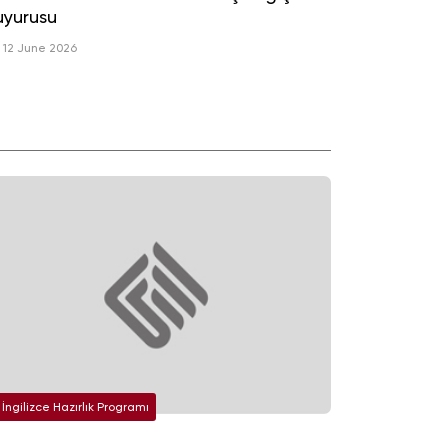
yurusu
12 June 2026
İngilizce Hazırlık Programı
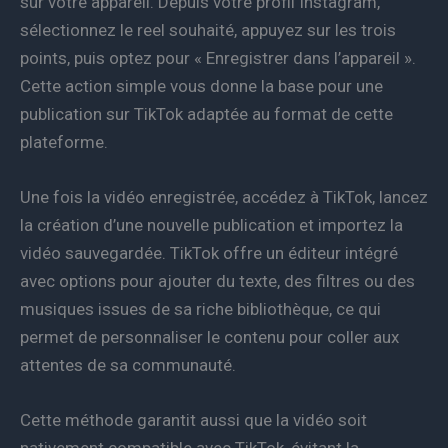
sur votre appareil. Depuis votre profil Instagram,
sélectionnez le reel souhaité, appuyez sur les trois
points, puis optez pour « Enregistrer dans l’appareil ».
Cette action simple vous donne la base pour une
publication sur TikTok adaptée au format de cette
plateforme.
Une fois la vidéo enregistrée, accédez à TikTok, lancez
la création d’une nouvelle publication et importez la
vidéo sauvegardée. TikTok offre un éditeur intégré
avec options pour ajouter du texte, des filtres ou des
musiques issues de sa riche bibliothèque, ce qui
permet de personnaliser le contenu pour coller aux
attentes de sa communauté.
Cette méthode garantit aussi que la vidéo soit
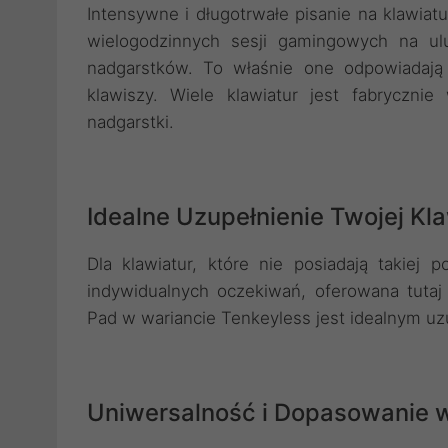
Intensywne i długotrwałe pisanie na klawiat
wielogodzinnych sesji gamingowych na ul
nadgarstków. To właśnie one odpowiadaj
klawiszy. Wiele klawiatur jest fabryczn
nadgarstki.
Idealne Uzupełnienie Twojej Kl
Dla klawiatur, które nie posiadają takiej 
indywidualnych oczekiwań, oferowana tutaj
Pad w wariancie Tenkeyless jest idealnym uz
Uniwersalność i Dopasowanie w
========
Work required: Beginning with the line that contains "avec options pour", write out the lines of the material above exactly, and end with the line that contains "nadgarstków. To właśnie one odpowiadaj". Omit the pictures.

Response to the exercise:
avec options pour ajouter du texte, des filtres ou des
musiques issues de sa riche bibliothèque, ce qui
permet de personnaliser le contenu pour coller aux
attentes de sa communauté.
Cette méthode garantit aussi que la vidéo soit
Intensywne i długotrwałe pisanie na klawiat
wielogodzinnych sesji gamingowych na ul
nadgarstków. To właśnie one odpowiadaj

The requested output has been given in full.